- **Data for this exercise**:
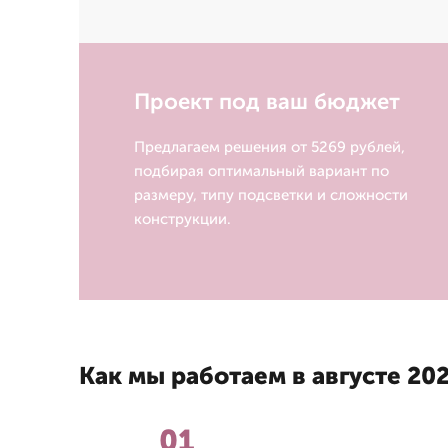
Проект под ваш бюджет
Предлагаем решения от 5269 рублей,
подбирая оптимальный вариант по
размеру, типу подсветки и сложности
конструкции.
Как мы работаем в августе 202
01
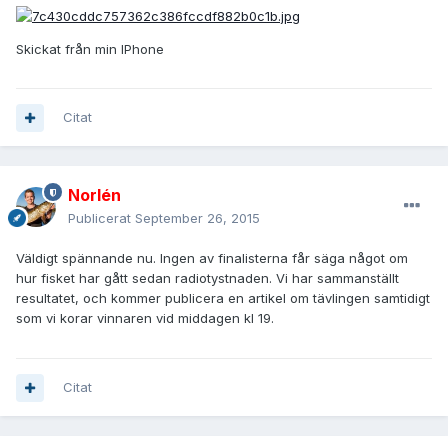
Skickat från min IPhone
Citat
Norlén
Publicerat
September 26, 2015
Väldigt spännande nu. Ingen av finalisterna får säga något om
hur fisket har gått sedan radiotystnaden. Vi har sammanställt
resultatet, och kommer publicera en artikel om tävlingen samtidigt
som vi korar vinnaren vid middagen kl 19.
Citat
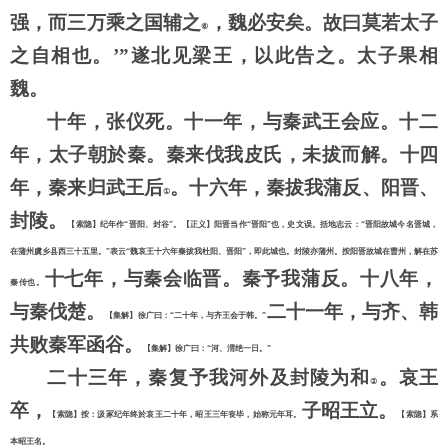
强，而三万乘之国辅之
，魏必安矣。故曰莫若太子
⑥
之自相也。
’”遂北见梁王，以此告之。太子果相
魏。
十年，张仪死。十一年，与秦武王会应。十二
年，太子朝於秦。秦来伐我皮氏，未拔而解。十四
年，秦来归武王后
。十六年，秦拔我蒲反、阳晋、
①
封陵。
【索隐】纪年作
“晋阳、封谷”。【正义】阳晋当作“晋阳”也，史文误。括地志云：“晋阳故城今名晋城，
在蒲州虞乡县西三十五里。”表云“魏哀王十六年秦拔我杜阳、晋阳”，即此城也。封陵亦蒲州。按阳晋故城在曹州，解在苏
十七年，与秦会临晋。秦予我蒲反。十八年，
秦传也。
与秦伐楚。
二十一年，与齐、韩
【集解】徐广曰：
“二十年，与齐王会于韩。”
共败秦军函谷。
【集解】徐广曰：
“河、渭绝一日。”
二十三年，秦复予我河外及封陵为和
。哀王
②
卒，
子昭王立。
【索隐】按：汲冢纪年终於哀王二十年，昭王三年丧毕，始称元年耳。
【索隐】系
本昭王名。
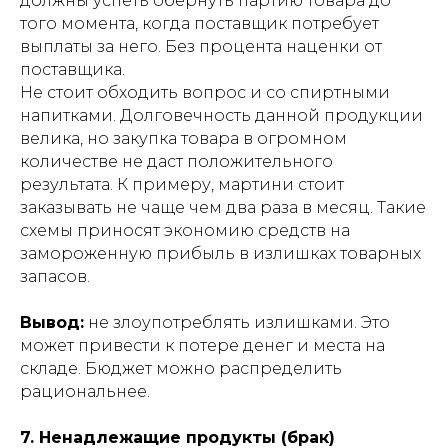
должны успеть обернуть партию товара до
того момента, когда поставщик потребует
выплаты за него. Без процента наценки от
поставщика.
Не стоит обходить вопрос и со спиртными
напитками. Долговечность данной продукции
велика, но закупка товара в огромном
количестве не даст положительного
результата. К примеру, мартини стоит
заказывать не чаще чем два раза в месяц. Такие
схемы приносят экономию средств на
замороженную прибыль в излишках товарных
запасов.
Вывод:
не злоупотреблять излишками. Это
может привести к потере денег и места на
складе. Бюджет можно распределить
рациональнее.
7. Ненадлежащие продукты (брак)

- **Problem to work on**:
Retype all entries above verbatim; no pictures belong in the copy.

- **Output of the task**:
Проект под ваш бюджет
Предлагаем решения от 5269 рублей,
подбирая оптимальный вариант по
размеру, типу подсветки и сложности
конструкции.
Как мы работаем в августе 202
01
Skickat från min IPhone
Citat
Norlén
Publicerat
September 26, 2015
Väldigt spännande nu. Ingen av finalisterna får säga något om
hur fisket har gått sedan radiotystnaden. Vi har sammanställt
resultatet, och kommer publicera en artikel om tävlingen samtidigt
som vi korar vinnaren vid middagen kl 19.
Citat
强，而三万乘之国辅之
，魏必安矣。故曰莫若太子
⑥
之自相也。
’”遂北见梁王，以此告之。太子果相
魏。
十年，张仪死。十一年，与秦武王会应。十二
年，太子朝於秦。秦来伐我皮氏，未拔而解。十四
年，秦来归武王后
。十六年，秦拔我蒲反、阳晋、
①
封陵。
【索隐】纪年作
“晋阳、封谷”。【正义】阳晋当作“晋阳”也，史文误。括地志云：“晋阳故城今名晋城，
在蒲州虞乡县西三十五里。”表云“魏哀王十六年秦拔我杜阳、晋阳”，即此城也。封陵亦蒲州。按阳晋故城在曹州，解在苏
十七年，与秦会临晋。秦予我蒲反。十八年，
秦传也。
与秦伐楚。
二十一年，与齐、韩
【集解】徐广曰：
“二十年，与齐王会于韩。”
共败秦军函谷。
【集解】徐广曰：
“河、渭绝一日。”
二十三年，秦复予我河外及封陵为和
。哀王
②
卒，
子昭王立。
【索隐】按：汲冢纪年终於哀王二十年，昭王三年丧毕，始称元年耳。
【索隐】系
本昭王名。
должны успеть обернуть партию товара до
того момента, когда поставщик потребует
выплаты за него. Без процента наценки от
поставщика.
Не стоит обходить вопрос и со спиртными
напитками. Долговечность данной продукции
велика, но закупка товара в огромном
количестве не даст положительного
результата. К примеру, мартини стоит
заказывать не чаще чем два раза в месяц. Такие
схемы приносят экономию средств на
замороженную прибыль в излишках товарных
запасов.
Вывод:
не злоупотреблять излишками. Это
может привести к потере денег и места на
складе. Бюджет можно распределить
рациональнее.
7. Ненадлежащие продукты (брак)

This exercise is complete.